Nikolai Virta


Virta, Nikolai Evgen’evich

 

Born Dec. 6 (19), 1906, in the village of Bol’shaia Lazovka, in present-day Tokarevka Raion, Tambov Oblast. Soviet Russian writer. Son of a village priest.

Virta was first published in 1923. His first and finest novel, Loneliness (1935; State Prize of the USSR, 1941; rewritten as the play Land in 1937), is about the historically doomed re-volt of the kulaks in Tambovshchina during the Civil War. This novel provided the basis for T. N. Khrennikov’s opera Into the Storm (staged in 1939). Virta’s other works include the novels Determinacy (1937), Evening Bells (1951; revised edition, 1961), Steep Mountains (1956; rewritten as the play Vast Distances in 1957), The Encircling Steppe (1960), The Restored Land (1960), and Fleeting Days (1964). The novella Catastrophe appeared in 1962, followed by The Phantom Abandons Green Mound (1964—65).
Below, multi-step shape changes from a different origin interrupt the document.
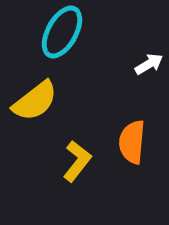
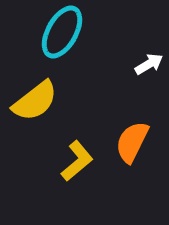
orange semicircle: rotated 21 degrees clockwise
yellow L-shape: rotated 12 degrees clockwise
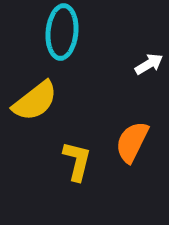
cyan ellipse: rotated 24 degrees counterclockwise
yellow L-shape: rotated 36 degrees counterclockwise
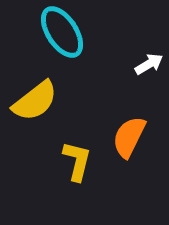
cyan ellipse: rotated 38 degrees counterclockwise
orange semicircle: moved 3 px left, 5 px up
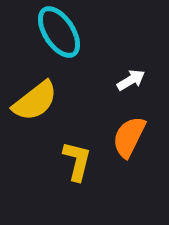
cyan ellipse: moved 3 px left
white arrow: moved 18 px left, 16 px down
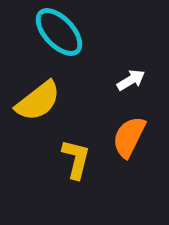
cyan ellipse: rotated 10 degrees counterclockwise
yellow semicircle: moved 3 px right
yellow L-shape: moved 1 px left, 2 px up
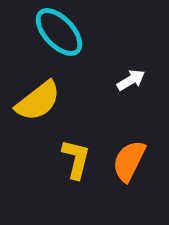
orange semicircle: moved 24 px down
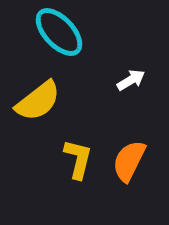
yellow L-shape: moved 2 px right
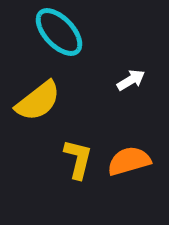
orange semicircle: rotated 48 degrees clockwise
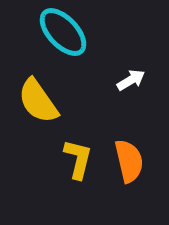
cyan ellipse: moved 4 px right
yellow semicircle: rotated 93 degrees clockwise
orange semicircle: rotated 93 degrees clockwise
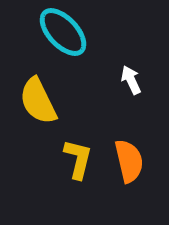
white arrow: rotated 84 degrees counterclockwise
yellow semicircle: rotated 9 degrees clockwise
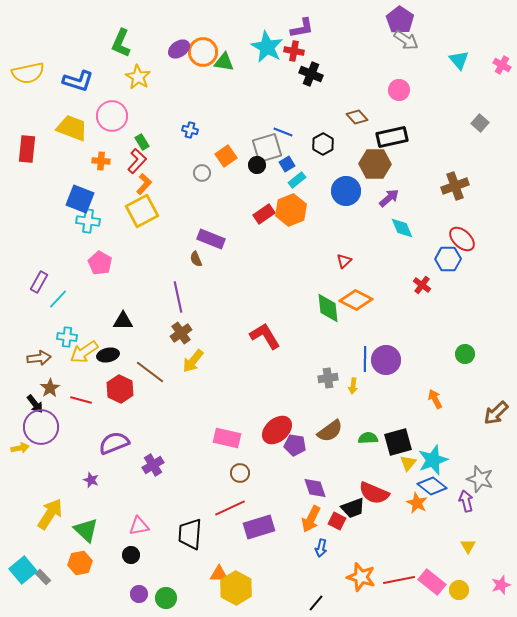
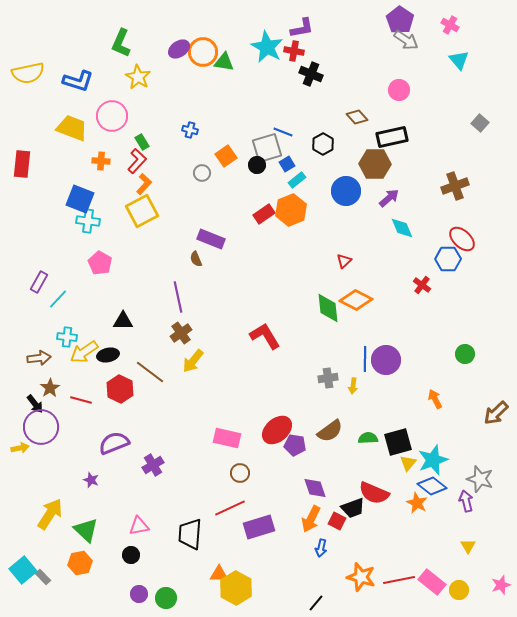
pink cross at (502, 65): moved 52 px left, 40 px up
red rectangle at (27, 149): moved 5 px left, 15 px down
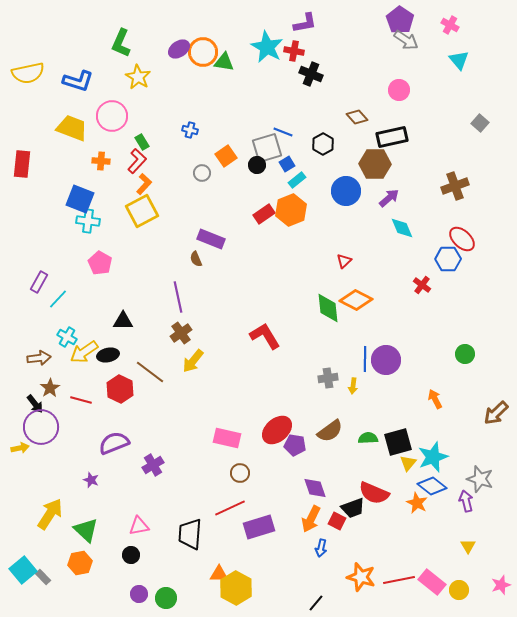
purple L-shape at (302, 28): moved 3 px right, 5 px up
cyan cross at (67, 337): rotated 24 degrees clockwise
cyan star at (433, 460): moved 3 px up
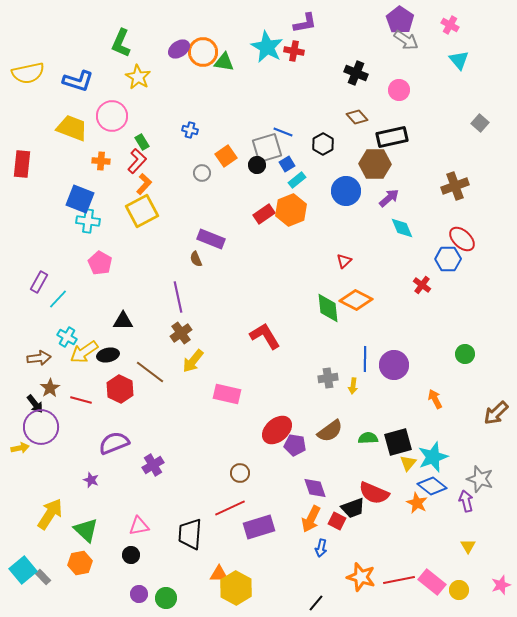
black cross at (311, 74): moved 45 px right, 1 px up
purple circle at (386, 360): moved 8 px right, 5 px down
pink rectangle at (227, 438): moved 44 px up
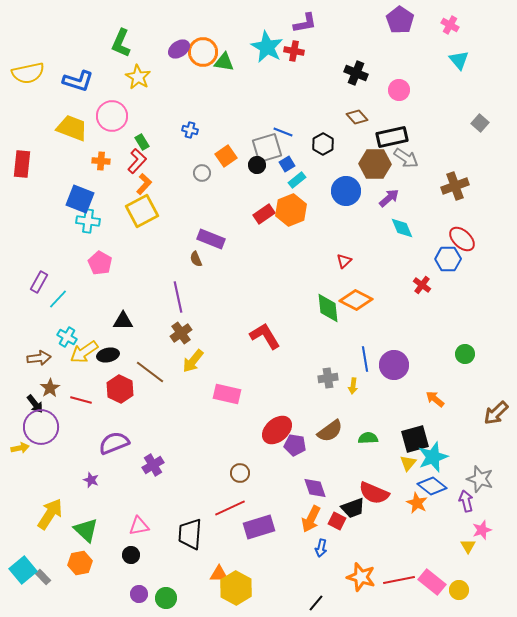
gray arrow at (406, 40): moved 118 px down
blue line at (365, 359): rotated 10 degrees counterclockwise
orange arrow at (435, 399): rotated 24 degrees counterclockwise
black square at (398, 442): moved 17 px right, 3 px up
pink star at (501, 585): moved 19 px left, 55 px up
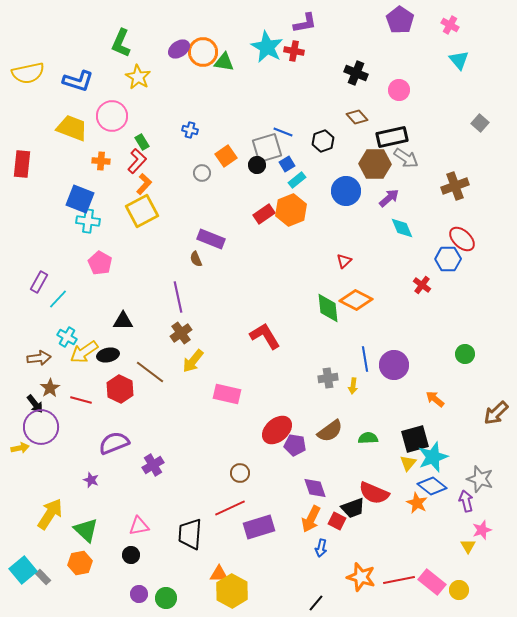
black hexagon at (323, 144): moved 3 px up; rotated 10 degrees clockwise
yellow hexagon at (236, 588): moved 4 px left, 3 px down
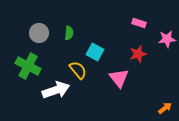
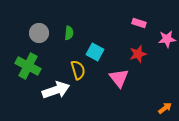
yellow semicircle: rotated 24 degrees clockwise
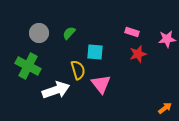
pink rectangle: moved 7 px left, 9 px down
green semicircle: rotated 144 degrees counterclockwise
cyan square: rotated 24 degrees counterclockwise
pink triangle: moved 18 px left, 6 px down
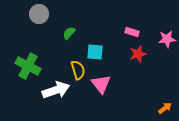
gray circle: moved 19 px up
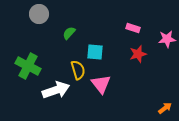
pink rectangle: moved 1 px right, 4 px up
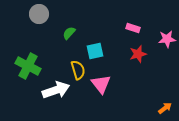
cyan square: moved 1 px up; rotated 18 degrees counterclockwise
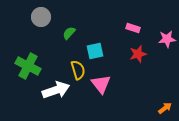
gray circle: moved 2 px right, 3 px down
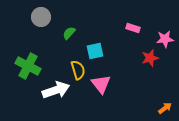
pink star: moved 2 px left
red star: moved 12 px right, 4 px down
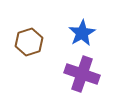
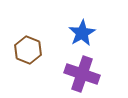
brown hexagon: moved 1 px left, 8 px down; rotated 20 degrees counterclockwise
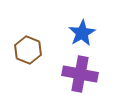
purple cross: moved 2 px left; rotated 8 degrees counterclockwise
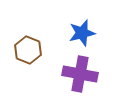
blue star: rotated 16 degrees clockwise
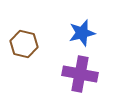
brown hexagon: moved 4 px left, 6 px up; rotated 8 degrees counterclockwise
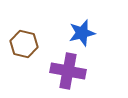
purple cross: moved 12 px left, 3 px up
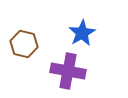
blue star: rotated 16 degrees counterclockwise
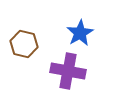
blue star: moved 2 px left
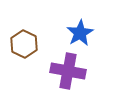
brown hexagon: rotated 12 degrees clockwise
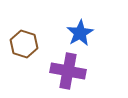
brown hexagon: rotated 8 degrees counterclockwise
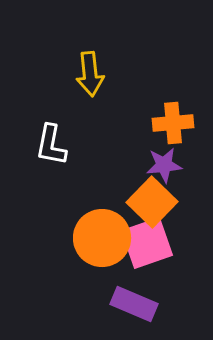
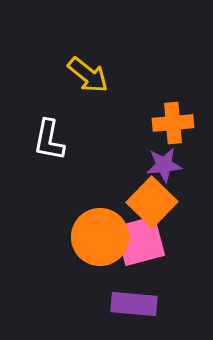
yellow arrow: moved 2 px left, 1 px down; rotated 45 degrees counterclockwise
white L-shape: moved 2 px left, 5 px up
orange circle: moved 2 px left, 1 px up
pink square: moved 7 px left, 2 px up; rotated 4 degrees clockwise
purple rectangle: rotated 18 degrees counterclockwise
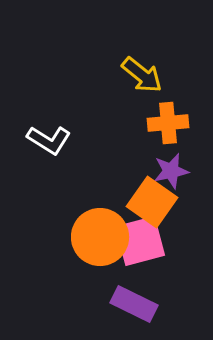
yellow arrow: moved 54 px right
orange cross: moved 5 px left
white L-shape: rotated 69 degrees counterclockwise
purple star: moved 7 px right, 6 px down; rotated 6 degrees counterclockwise
orange square: rotated 9 degrees counterclockwise
purple rectangle: rotated 21 degrees clockwise
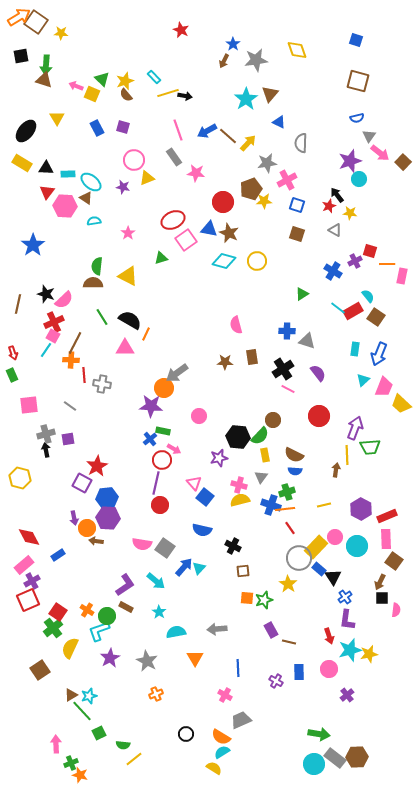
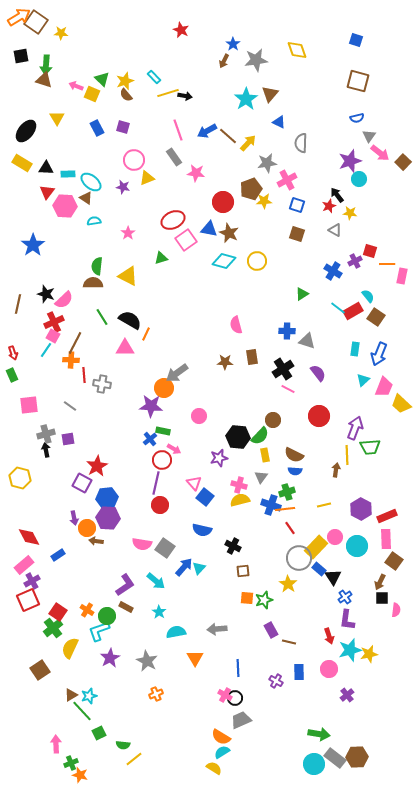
black circle at (186, 734): moved 49 px right, 36 px up
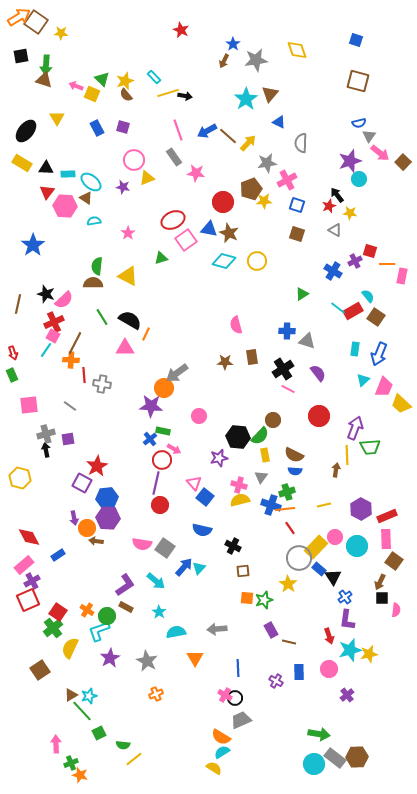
blue semicircle at (357, 118): moved 2 px right, 5 px down
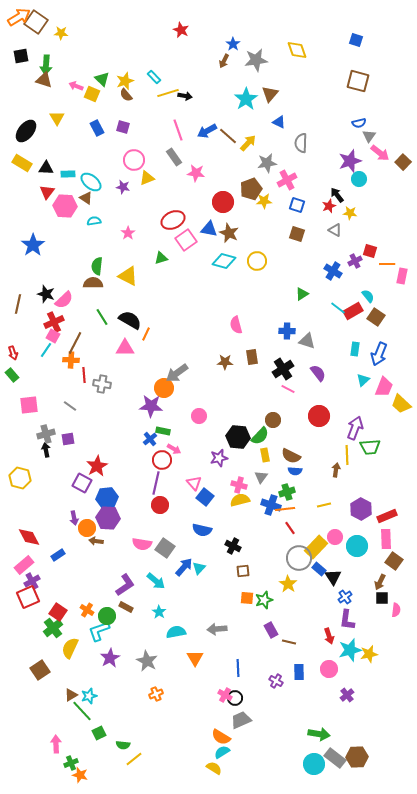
green rectangle at (12, 375): rotated 16 degrees counterclockwise
brown semicircle at (294, 455): moved 3 px left, 1 px down
red square at (28, 600): moved 3 px up
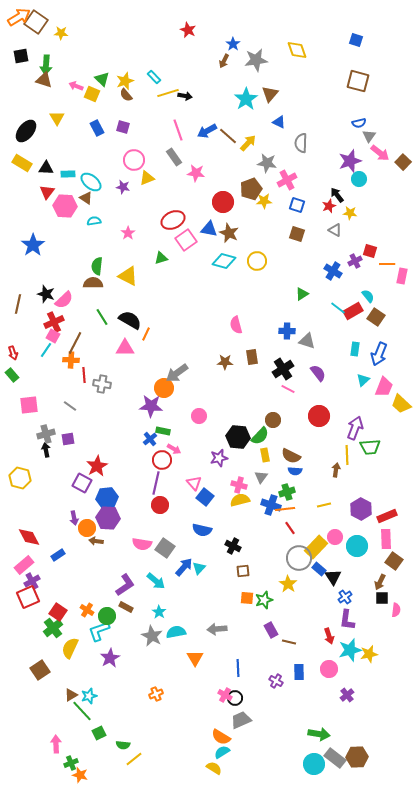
red star at (181, 30): moved 7 px right
gray star at (267, 163): rotated 18 degrees clockwise
gray star at (147, 661): moved 5 px right, 25 px up
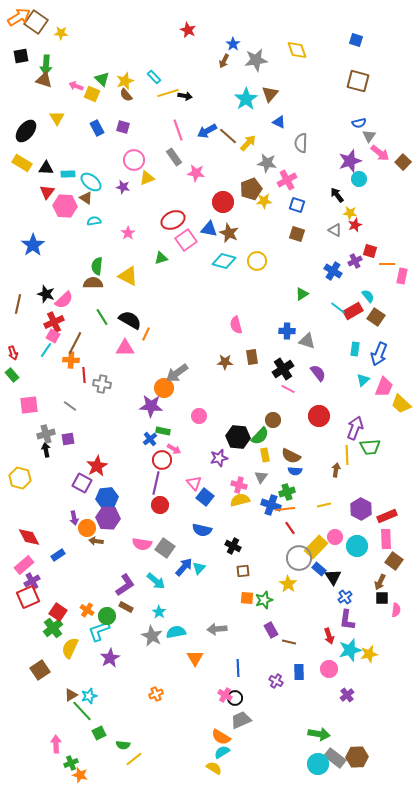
red star at (329, 206): moved 26 px right, 19 px down
cyan circle at (314, 764): moved 4 px right
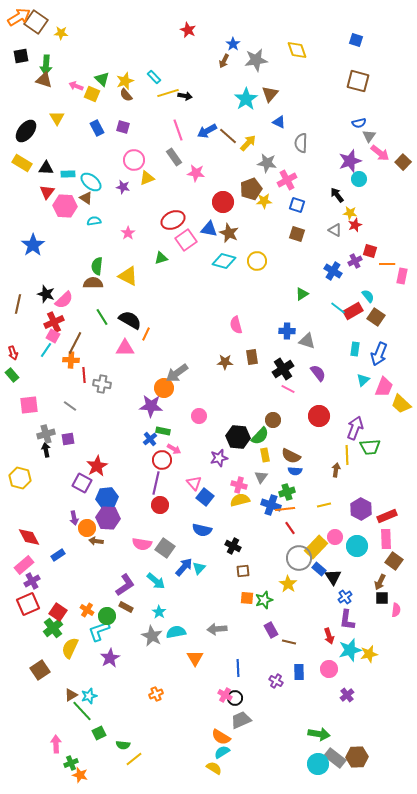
red square at (28, 597): moved 7 px down
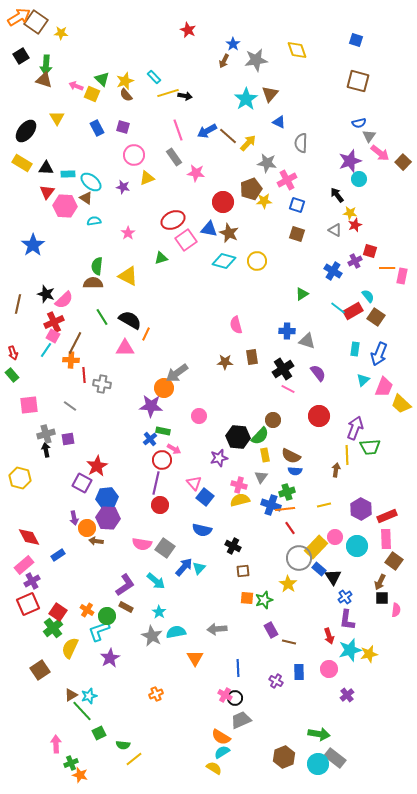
black square at (21, 56): rotated 21 degrees counterclockwise
pink circle at (134, 160): moved 5 px up
orange line at (387, 264): moved 4 px down
brown hexagon at (357, 757): moved 73 px left; rotated 20 degrees counterclockwise
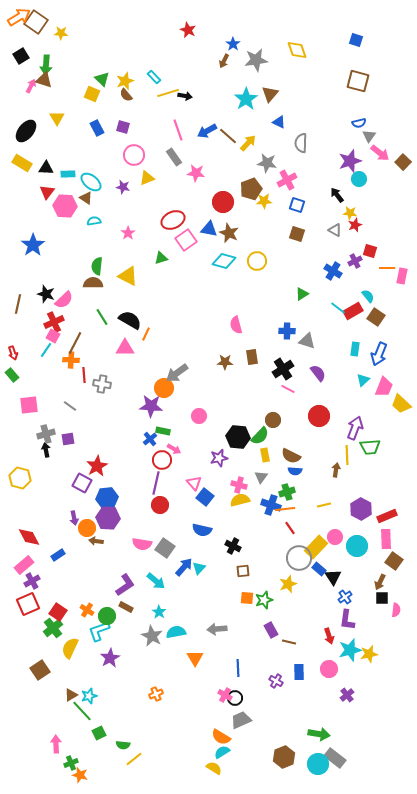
pink arrow at (76, 86): moved 45 px left; rotated 96 degrees clockwise
yellow star at (288, 584): rotated 18 degrees clockwise
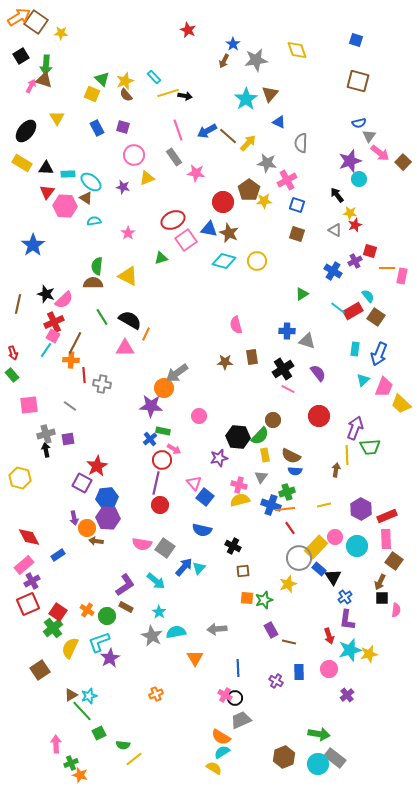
brown pentagon at (251, 189): moved 2 px left, 1 px down; rotated 15 degrees counterclockwise
cyan L-shape at (99, 631): moved 11 px down
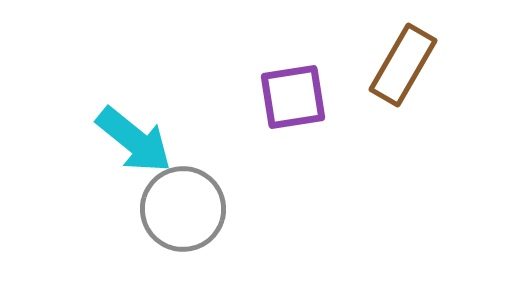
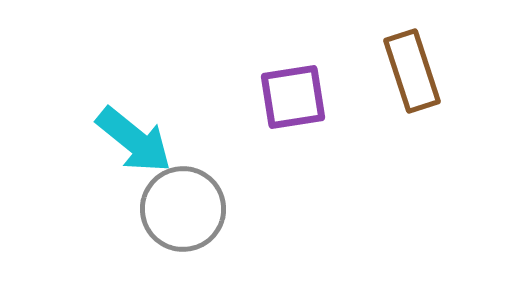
brown rectangle: moved 9 px right, 6 px down; rotated 48 degrees counterclockwise
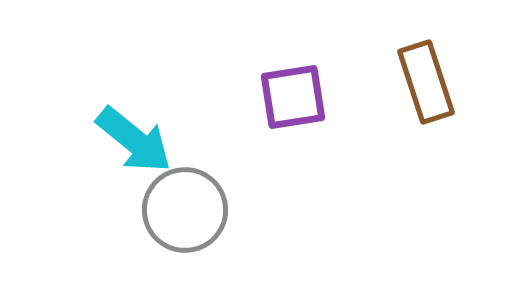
brown rectangle: moved 14 px right, 11 px down
gray circle: moved 2 px right, 1 px down
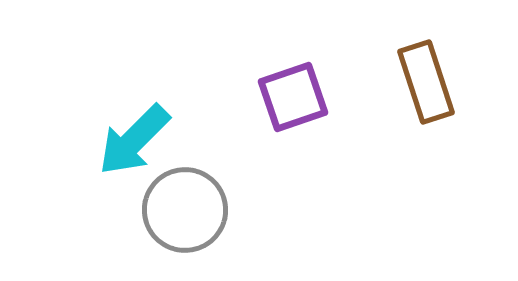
purple square: rotated 10 degrees counterclockwise
cyan arrow: rotated 96 degrees clockwise
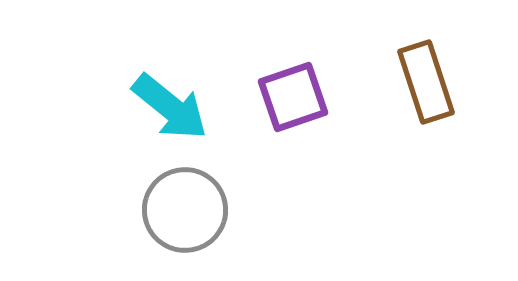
cyan arrow: moved 36 px right, 33 px up; rotated 96 degrees counterclockwise
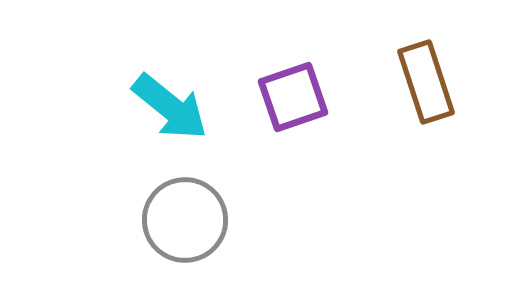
gray circle: moved 10 px down
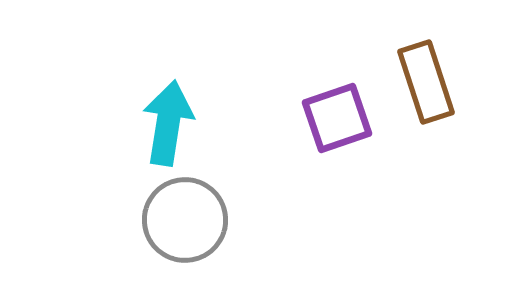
purple square: moved 44 px right, 21 px down
cyan arrow: moved 2 px left, 16 px down; rotated 120 degrees counterclockwise
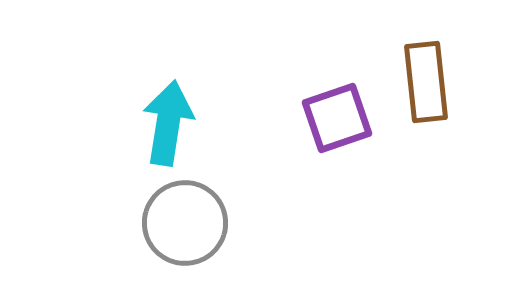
brown rectangle: rotated 12 degrees clockwise
gray circle: moved 3 px down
Virta is also the author of the plays Conspiracy (1938), Slander (1939), My Friend the Colonel (1942), The Soldiers of Stalingrad (1944), Great Days (1947), Our Daily Bread (1947; State Prize of the USSR, 1948), Conspiracy of the Doomed (1948; State Prize of the USSR, 1949), The Sky Is High in Summer (1959), and Three Keystones of Faith (1960). Virta wrote the scripts for the films The Battle for Stalingrad (1949; State Prize of the USSR, 1950) and Conspiracy of the Doomed (1950). He was awarded the Order of Lenin and medals.

WORKS

P’esy. Moscow, 1950.
Odinochestvo. Moscow, 1962.
Povesti poslednikh let. Moscow, 1965.

REFERENCES

Kin, V. “Talantlivaia kniga.” Novyi mir, 1936, no. 7.
Usievich, E. “O ’Zakonomernosti’ N. Virty.” Literaturnyi kritik, 1937, no. 7.
Makarenko, A. “Zakonomernaia neudacha.” In his book O literature. Moscow, 1956.
Survillo, V. “Nedostovernaia dostovernost’.” Literaturnaia gazeta, Jan. 18, 1966.
Russkie sovetskie pisateli-prozaiki: Biobiliogrqfich. ukazateV, vol. 1. Leningrad, 1959.